Since returning to the Astros, Urquidy has a great ERA, but his peripheral numbers are much shakier. As a result, Berríos now projects as the better of the two starters.
We’ve seen such inconsistency from Berríos this year that it’s hard to feel overwhelmingly confident about this matchup. Urquidy has great stuff, not only with the aforementioned breaking balls, but with a four-seamer that works well at the top of the zone and a changeup that can really run away from left-handed batters. He’s probably somewhat closer to his preseason projections, and to his actual ERA, than to his dim advanced metrics, but with such a disrupted start to the season, it could also be that he’s just not going to be his best self in 2020.

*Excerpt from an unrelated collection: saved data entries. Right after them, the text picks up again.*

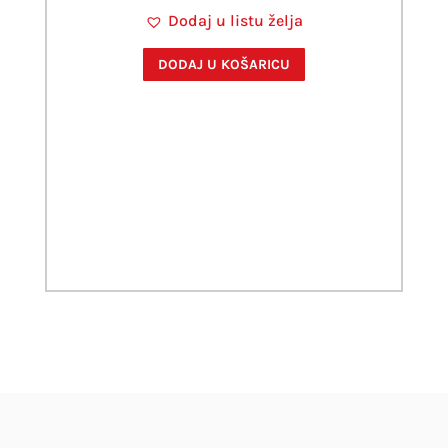
cijena
cijena
Dodaj u listu želja
bila
je:
je:
1,60 €.
DODAJ U KOŠARICU
2,29 €.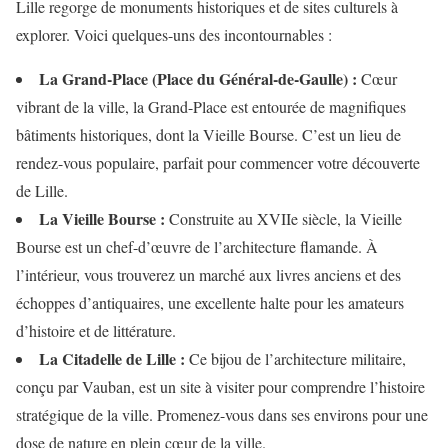
Lille regorge de monuments historiques et de sites culturels à
explorer. Voici quelques-uns des incontournables :
La Grand-Place (Place du Général-de-Gaulle) :
Cœur
vibrant de la ville, la Grand-Place est entourée de magnifiques
bâtiments historiques, dont la Vieille Bourse. C’est un lieu de
rendez-vous populaire, parfait pour commencer votre découverte
de Lille.
La Vieille Bourse :
Construite au XVIIe siècle, la Vieille
Bourse est un chef-d’œuvre de l’architecture flamande. À
l’intérieur, vous trouverez un marché aux livres anciens et des
échoppes d’antiquaires, une excellente halte pour les amateurs
d’histoire et de littérature.
La Citadelle de Lille :
Ce bijou de l’architecture militaire,
conçu par Vauban, est un site à visiter pour comprendre l’histoire
stratégique de la ville. Promenez-vous dans ses environs pour une
dose de nature en plein cœur de la ville.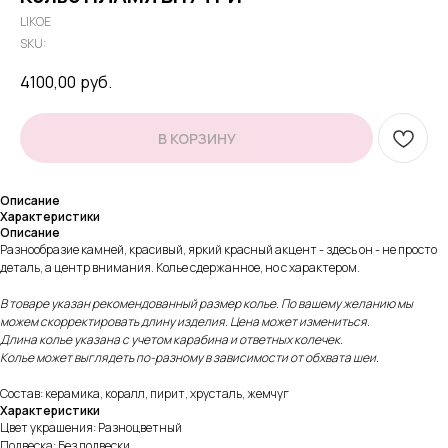
LIKOE
SKU:
4100,00
руб.
В КОРЗИНУ
Описание
Характеристики
Описание
Разнообразие камней, красивый, яркий красный акцент - здесь он - не просто
деталь, а центр внимания. Колье сдержанное, но с характером.
В товаре указан рекомендованный размер колье. По вашему желанию мы
можем скорректировать длину изделия. Цена может измениться.
Длина колье указана с учетом карабина и ответных колечек.
Колье может выглядеть по-разному в зависимости от обхвата шеи.
Состав: керамика, коралл, пирит, хрусталь, жемчуг
Характеристики
Цвет украшения: Разноцветный
Подвеска: Без подвески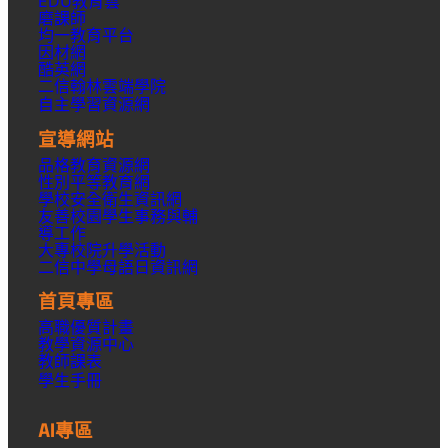
EDU教育雲
磨課師
均一教育平台
因材網
酷英網
二信翰林雲端學院
自主學習資源網
宣導網站
品格教育資源網
性別平等教育網
學校安全衛生資訊網
友善校園學生事務與輔
導工作
大專校院升學活動
二信中學母語日資訊網
首頁專區
高職優質計畫
教學資源中心
教師課表
學生手冊
AI專區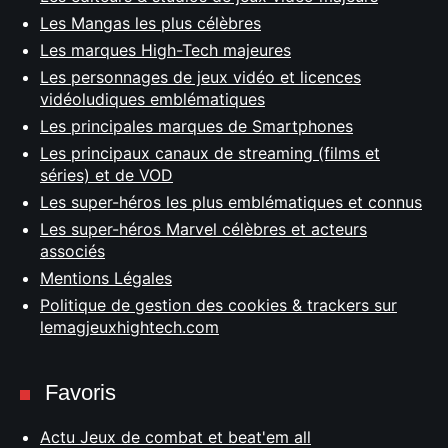
Les Mangas les plus célèbres
Les marques High-Tech majeures
Les personnages de jeux vidéo et licences
vidéoludiques emblématiques
Les principales marques de Smartphones
Les principaux canaux de streaming (films et
séries) et de VOD
Les super-héros les plus emblématiques et connus
Les super-héros Marvel célèbres et acteurs
associés
Mentions Légales
Politique de gestion des cookies & trackers sur
lemagjeuxhightech.com
Favoris
Actu Jeux de combat et beat'em all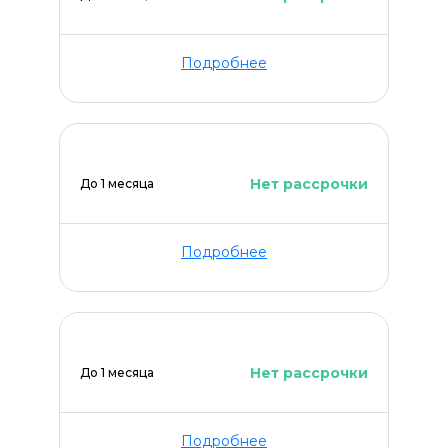
Подробнее
Нет рассрочки
До 1 месяца
Подробнее
Нет рассрочки
До 1 месяца
Подробнее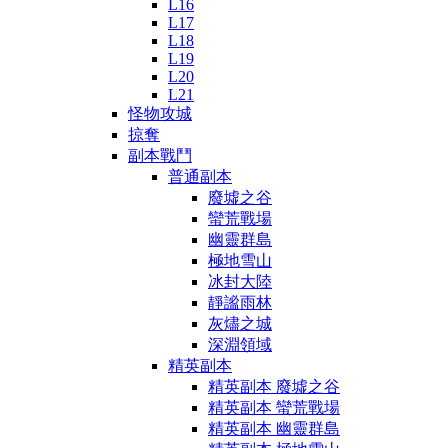
L16
L17
L18
L19
L20
L21
怪物攻城
掠奪
副本戰鬥
普通副本
廢墟之谷
蠻荒戰場
幽靈群島
極地雪山
冰封大陸
靜謐雨林
灰燼之城
深淵領域
精英副本
精英副本 廢墟之谷
精英副本 蠻荒戰場
精英副本 幽靈群島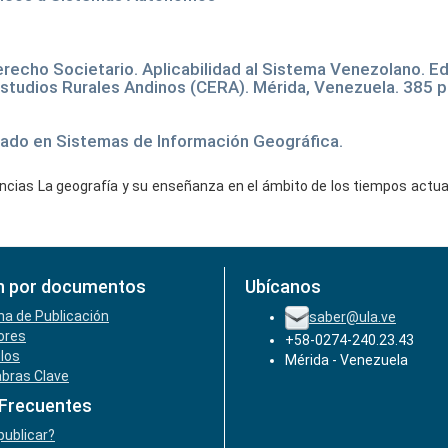
erecho Societario. Aplicabilidad al Sistema Venezolano. Ed
Estudios Rurales Andinos (CERA). Mérida, Venezuela. 385 p
entado en Sistemas de Información Geográfica.
as La geografía y su enseñanza en el ámbito de los tiempos actuale
n por documentos
Ubícanos
ha de Publicación
saber@ula.ve
ores
+58-0274-240.23.43
ulos
Mérida - Venezuela
abras Clave
 Frecuentes
ublicar?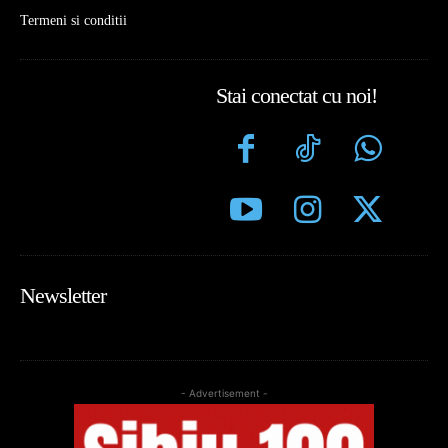
Termeni si conditii
Stai conectat cu noi!
Newsletter
- Advertisement -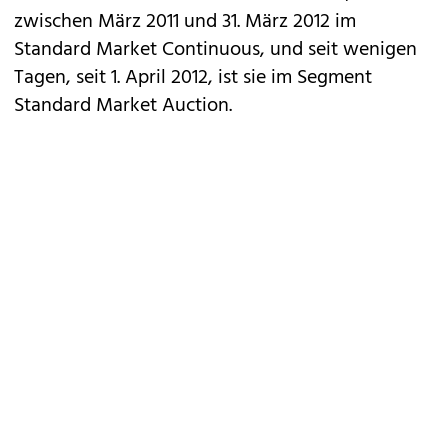
zwischen März 2011 und 31. März 2012 im
Standard Market Continuous, und seit wenigen
Tagen, seit 1. April 2012, ist sie im Segment
Standard Market Auction.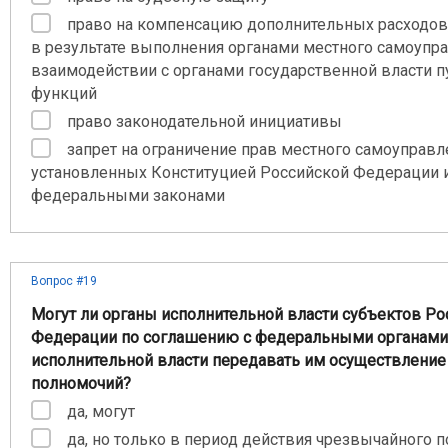
право на компенсацию дополнительных расходов
в результате выполнения органами местного самоупр
взаимодействии с органами государственной власти 
функций
право законодательной инициативы
запрет на ограничение прав местного самоуправл
установленных Конституцией Российской Федерации 
федеральными законами
Вопрос #19
Могут ли органы исполнительной власти субъектов Ро
Федерации по соглашению с федеральными органами
исполнительной власти передавать им осуществление 
полномочий?
да, могут
да, но только в период действия чрезвычайного 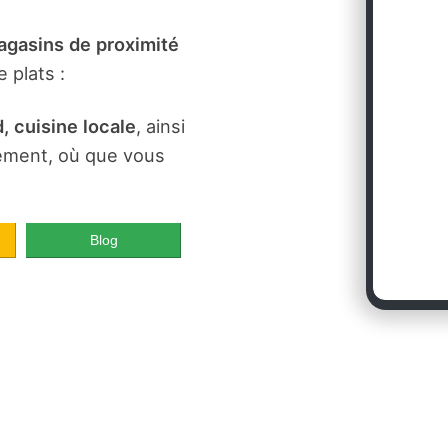
gasins de proximité
 plats :
, cuisine locale
, ainsi
dement, où que vous
Blog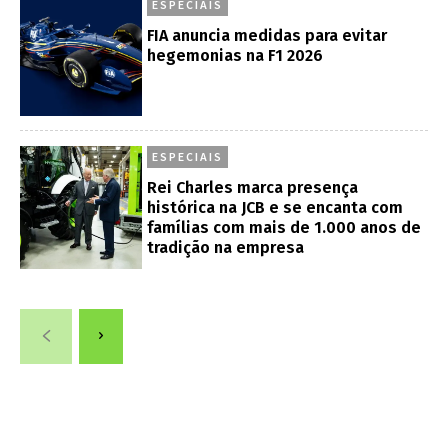
ESPECIAIS
FIA anuncia medidas para evitar
hegemonias na F1 2026
ESPECIAIS
Rei Charles marca presença
histórica na JCB e se encanta com
famílias com mais de 1.000 anos de
tradição na empresa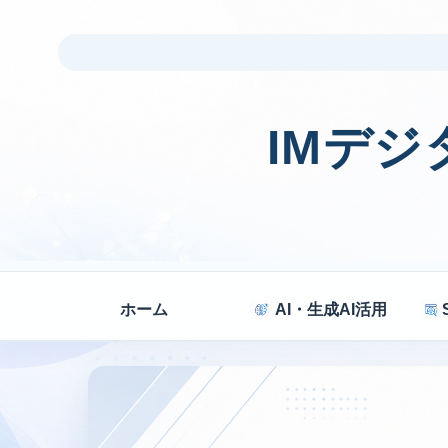
IMデ
ホーム
AI・生成AI活用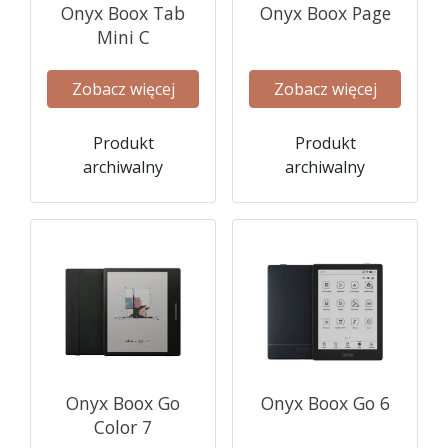
Onyx Boox Tab
Onyx Boox Page
Mini C
Zobacz więcej
Zobacz więcej
Produkt
Produkt
archiwalny
archiwalny
Onyx Boox Go
Onyx Boox Go 6
Color 7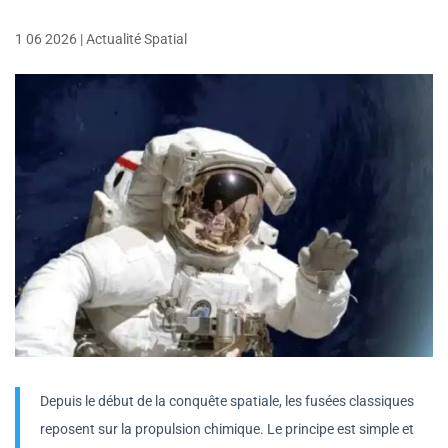
1 06 2026
|
Actualité Spatial
Depuis le début de la conquête spatiale, les fusées classiques
reposent sur la propulsion chimique. Le principe est simple et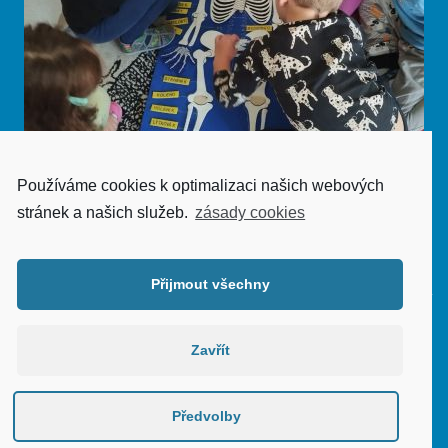
Používáme cookies k optimalizaci našich webových
stránek a našich služeb.
zásady cookies
Zobrazit galerii
Přijmout všechny
Aktualizace webu: podzim 2020 | © zslesnice.cz |
Zavřít
Prohlášení o přístupnosti
|
Vectors by Vecteezy
|
administrace
Předvolby
Nahoru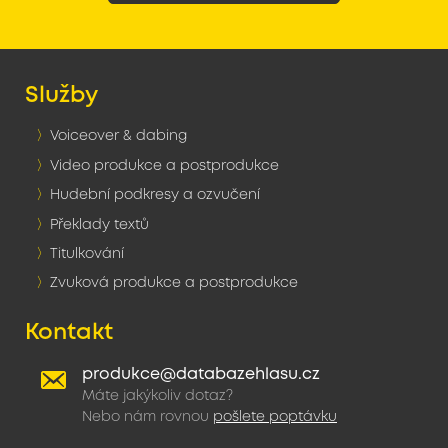
Služby
Voiceover & dabing
Video produkce a postprodukce
Hudební podkresy a ozvučení
Překlady textů
Titulkování
Zvuková produkce a postprodukce
Kontakt
produkce@databazehlasu.cz
Máte jakýkoliv dotaz?
Nebo nám rovnou
pošlete poptávku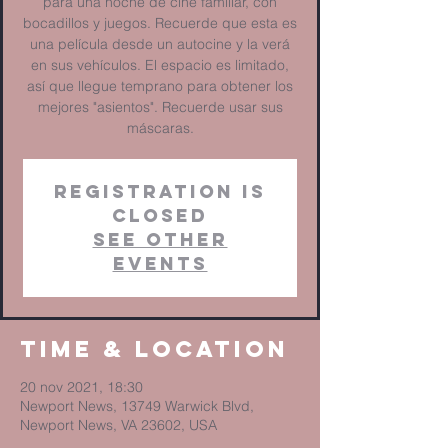
para una noche de cine familiar, con
bocadillos y juegos. Recuerde que esta es
una película desde un autocine y la verá
en sus vehículos. El espacio es limitado,
así que llegue temprano para obtener los
mejores "asientos". Recuerde usar sus
máscaras.
Registration is
closed
See other
events
Time & Location
20 nov 2021, 18:30
Newport News, 13749 Warwick Blvd,
Newport News, VA 23602, USA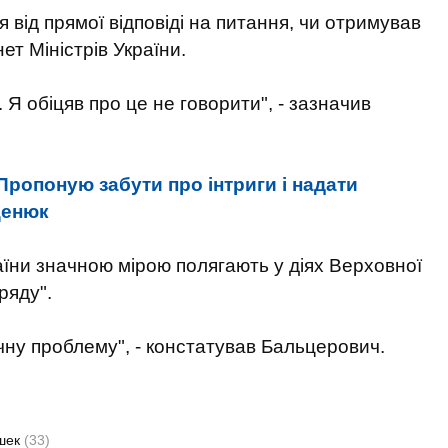
 від прямої відповіді на питання, чи отримував
ет Міністрів України.
 Я обіцяв про це не говорити", - зазначив
Пропоную забути про інтриги і надати
ценюк
їни значною мірою полягають у діях Верховної
ряду".
ічну проблему", - констатував Бальцерович.
шек
(33)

If a Game 3 is necessary, the matchup of the starters will be as tight as the series itself. Michael Pineda has been solid since completing his suspension and rejoining the Twins rotation, but Lance McCullers, Jr. can dominate opposing batters with his power curveball, and he’s looked good since returning after a lengthy Tommy John rehab process.
Pineda’s slider should be highly effective against Houston’s heavily right-handed lineup, as it was when he faced similar offensive teams early this year. He’s fooled people a bit less with each start, though, and Rocco Baldelli figures to give him less time to struggle before going to the bullpen than he will with Maeda or Berríos. McCullers, meanwhile, has gotten right back into the habit of throwing a steady diet of curves, but they play a bit less effectively now that he seems to have left two miles per hour and a couple of inches of movement on the operating table.
If the series gets this far, it should be a tightly contested final game. These starters are almost identical in their overall quality at this point. It might well come down to whether Houston can still effectively deploy Valdez as a fireman after McCullers starts to flag, or whether the Twins can successfully fire their string of bullpen bullets past Houston and eke out a victory.
Overall, the Twins have the better starting staff for this short series. The margins are small enough, though, that variance will swallow the advantage. This battle won’t come down to which starters are better, because neither side’s are sufficiently better to show that here. It will come down, instead, to who executes better, avoids mental pitfalls, and is lifted at the right time by their manager. Given the track records of all six of these guys, though, it’s no easier to tell who might do those things right in a big game than it is to discern which one is better, in general. That’s what makes playoff baseball so much fun.